It started with a shocking number of times I tipped over. Once, after turning around quickly in a walk-in closet. (How is it that I can repeatedly ride my new bike for 30 miles without incident but just fall over in my closet?) Then, getting out of a car on my way to an important meeting. Then again in my closet. And again.
My own diagnosis: doing too many things at once; distraction. My doctors’ diagnosis: peripheral neuropathy.
I have to admit I took it badly. Not for long, but badly nonetheless. You’d think I could simply test out of the emotional part of this. After all, I’m a professional counselor, a psychology Ph.D., an author and expert on human behavior and adaptability.
In the case of peripheral neuropathy, stumbling can be mistaken for having a drinking problem.
I’d never heard of peripheral neuropathy. That may be because it’s most commonly associated with diabetes, which I do not have, and as a side effect of chemotherapy, which thankfully I haven’t ever needed.
Peripheral neuropathy (PN) is a condition that affects more than 20 million people in the U.S. It usually involves pain, numbness or tingling (or some combination thereof), but in my case I don’t have any discomfort whatsoever. It’s just that my brain doesn’t seem to know where my feet are when they are in close proximity to one another, especially when they’re turning.

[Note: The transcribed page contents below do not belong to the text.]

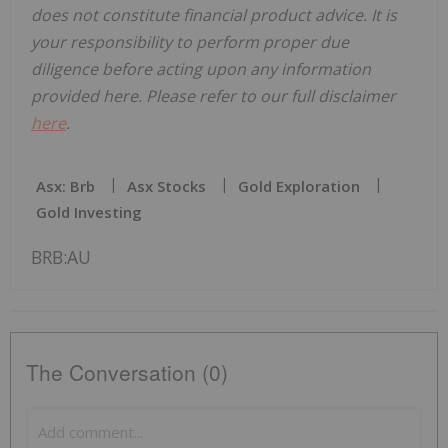
does not constitute financial product advice. It is
your responsibility to perform proper due
diligence before acting upon any information
provided here. Please refer to our full disclaimer
here
.
Asx: Brb
Asx Stocks
Gold Exploration
Gold Investing
BRB:AU
The Conversation (0)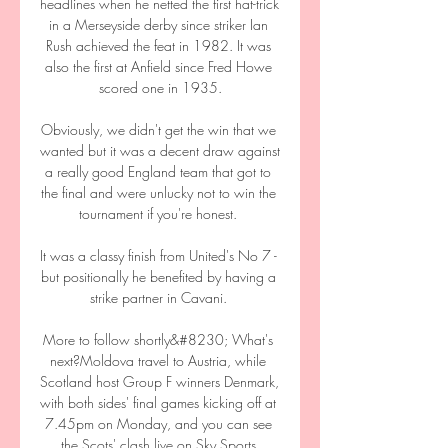
headlines when he netted the first hat-trick 
in a Merseyside derby since striker Ian 
Rush achieved the feat in 1982. It was 
also the first at Anfield since Fred Howe 
scored one in 1935.

Obviously, we didn't get the win that we 
wanted but it was a decent draw against 
a really good England team that got to 
the final and were unlucky not to win the 
tournament if you're honest. 

It was a classy finish from United's No 7 - 
but positionally he benefited by having a 
strike partner in Cavani. 

More to follow shortly&#8230; What's 
next?Moldova travel to Austria, while 
Scotland host Group F winners Denmark, 
with both sides' final games kicking off at 
7.45pm on Monday, and you can see 
the Scots' clash live on Sky Sports 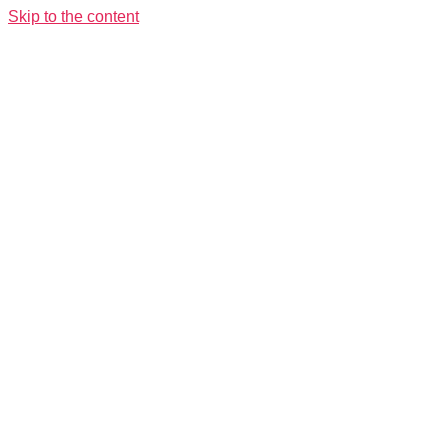
Skip to the content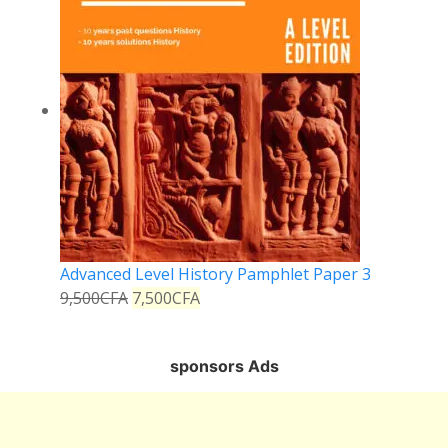
Advanced Level History Pamphlet Paper 3
9,500
CFA
7,500
CFA
sponsors Ads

There’s no cure for PN, but for some people — especially those with pain and tingling — a drug (sometimes Lyrica) is prescribed and may help with symptoms. For me, the treatment is physical therapy and better shoe support. That’s for my feet. For my head, I needed some other things, which I’m recommending to other peripheral neuropathy sufferers:
1. Get educated. A good source of information is the American Chronic Pain Association, TheACPA.org. There also may be support groups in your area. There’s no PN support group where I live, but it is discussed at diabetes support groups, so I may try those.

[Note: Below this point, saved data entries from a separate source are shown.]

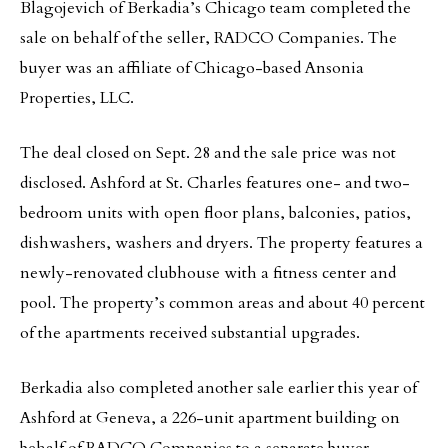
Blagojevich of Berkadia’s Chicago team completed the
sale on behalf of the seller, RADCO Companies. The
buyer was an affiliate of Chicago-based Ansonia
Properties, LLC.
The deal closed on Sept. 28 and the sale price was not
disclosed. Ashford at St. Charles features one- and two-
bedroom units with open floor plans, balconies, patios,
dishwashers, washers and dryers. The property features a
newly-renovated clubhouse with a fitness center and
pool. The property’s common areas and about 40 percent
of the apartments received substantial upgrades.
Berkadia also completed another sale earlier this year of
Ashford at Geneva, a 226-unit apartment building on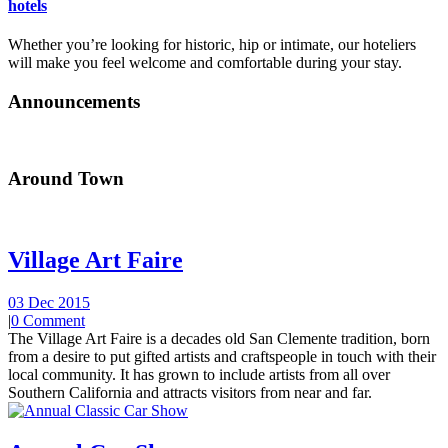
hotels
Whether you’re looking for historic, hip or intimate, our hoteliers
will make you feel welcome and comfortable during your stay.
Announcements
Around Town
Village Art Faire
03 Dec 2015
|
0 Comment
The Village Art Faire is a decades old San Clemente tradition, born
from a desire to put gifted artists and craftspeople in touch with their
local community. It has grown to include artists from all over
Southern California and attracts visitors from near and far.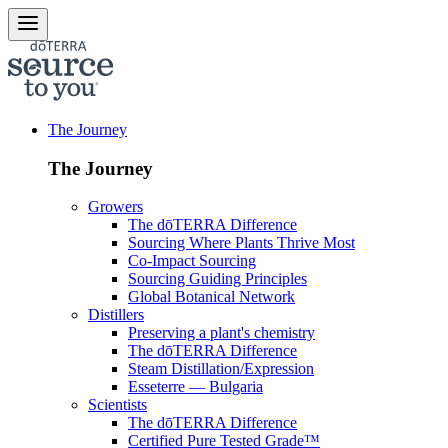
The Journey
The Journey
Growers
The dōTERRA Difference
Sourcing Where Plants Thrive Most
Co-Impact Sourcing
Sourcing Guiding Principles
Global Botanical Network
Distillers
Preserving a plant's chemistry
The dōTERRA Difference
Steam Distillation/Expression
Esseterre — Bulgaria
Scientists
The dōTERRA Difference
Certified Pure Tested Grade™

2. Inform and educate your family and friends. Let your loved ones know about your diagnosis. They already will know something has changed just by observing you, but may not know the cause. In the case of PN, stumbling can be mistaken for having a drinking problem. Help your loved ones worry about what’s really going on and let them know how they can help.

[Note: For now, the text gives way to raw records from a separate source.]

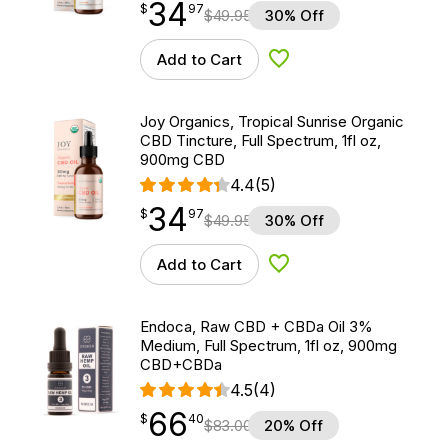
34
$
point
34.97
$
97
$
49.95
30% Off
Add to Cart
Add to Wishlist
Joy Organics, Tropical Sunrise Organic
CBD Tincture, Full Spectrum, 1fl oz,
900mg CBD
4.4
(5)
34
$
point
34.97
$
97
$
49.95
30% Off
Add to Cart
Add to Wishlist
Endoca, Raw CBD + CBDa Oil 3%
Medium, Full Spectrum, 1fl oz, 900mg
CBD+CBDa
4.5
(4)
66
$
point
66.40
$
40
$
83.00
20% Off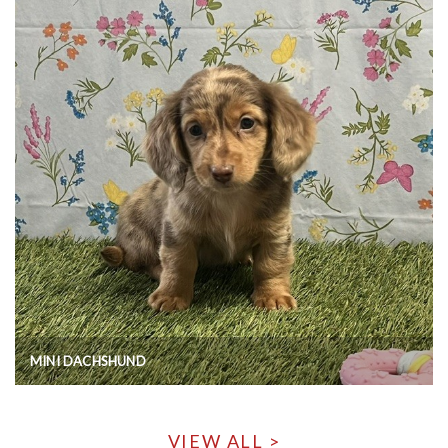
MINI DACHSHUND
VIEW ALL >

3. Have a heart-to-heart talk with your life. I often say that there are a minimum of five of us living in my house at all times: my wife, me, our marriage, my life and my wife’s life. Each of them needs nurturing. Each doesn’t always see eye to eye with the other. My wife and I were already in agreement. My life and I had some decisions to make. What do we want our quality of life to look like going forward? How dedicated to being active and vital are we? What kinds of limitations does this diagnosis place on us and what do we want to do about it?
4. Work seriously at whatever treatment process you choose. I’d never had physical therapy before and was surprised how much work it is. After the first few sessions, it’s easy to see progress and even easier to slack off. Kind of like dieting. Stick with your treatment for the long run, even for the rest of your life. You and your life (not to mention your family and friends) deserve it.
I also now know from experience that there is one thing not to do. With temporarily runaway emotions, I made the leap from a troubling diagnosis to old and sliding downhill, which, of course, made it just that much more difficult for me to get centered again. So, my final piece of advice:
Do not succumb to the drama of the moment and translate your diagnosis into a confirmation that it’s the beginning of the end. It’s easy to do. This is where items 1 through 4 above come in. They are all essential.